Parce que forcément, quand Microsoft Azure enregistre une croissance de 43% en dépassant les 100 milliards de revenus pour l’exercice précédent et que ceux de Microsoft Cloud ont atteint les 214 milliards, à côté, les 21 milliards de CA de Xbox sonnent comme des résultats de PME. Et on ne parle pas de la jutosité de l’IA dont 31 data centers sur les 88 possédés par Microsoft ont été ajoutés durant le dernier exercice, participant au fait de finir l’année fiscale en trombe pour le géant américain.
Si l’intérêt financier de se farcir Xbox pouvait sans doute faire débat en interne chez Microsoft, ce n’est donc pas à la vue de ces chiffres que ça pourrait s’arranger.

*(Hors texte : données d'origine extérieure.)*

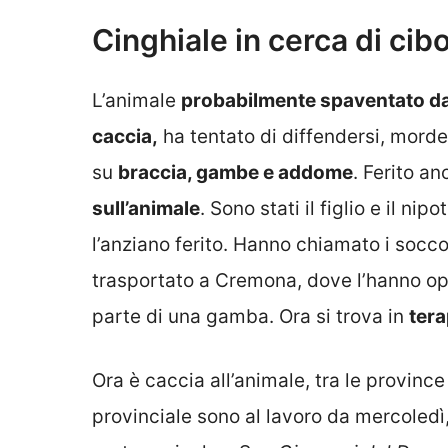
Cinghiale in cerca di cib
L’animale
probabilmente spaventato dal
caccia,
ha tentato di diffendersi, mord
su
braccia, gambe e addome
. Ferito a
sull’animale
.
Sono stati il figlio e il ni
l’anziano ferito. Hanno chiamato i soccor
trasportato a Cremona, dove l’hanno ope
parte di una gamba. Ora si trova in
tera
Ora è caccia all’animale,
tra le provinc
provinciale sono al lavoro da mercoled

Sauf que, on le répète, le « reset » a été entrepris pour retrouver une croissance, enfin une croissance qui puisse mieux faire que la fameuse marge bénéficiaire de « seulement » 3% évoquée depuis plusieurs semaines dans ce climat de restructuration.
Et Satya Nadella s’est exprimé dans le cadre de ce bilan trimestriel, appuyant cet objectif de croissance :
« Concernant Xbox, nous prenons les décisions nécessaires au niveau de notre portefeuille de contenus, de notre plateforme et de nos opérations afin de recomposer l’activité pour une croissance à long terme. Nous possédons les meilleures licences de l’industrie et des studios talentueux à travers le monde, et nous croyons que nous pouvons rassembler ces forces, et nous prévoyons un retour à la croissance de l’activité pour l’exercice 2027. »
On fera mine de ne pas avoir lu la dernière phrase vu la boucherie qu’ont subie certains de ces « studios talentueux », pour ceux encore sous la bannière Xbox (et tant pis pour d’autres comme Double Fine). Pour le reste, on verra bien ce que donneront les conséquences du « reset » pour cette fameuse et hypothétique croissance, mais ce n’est pas vraiment le plus important, en ce moment.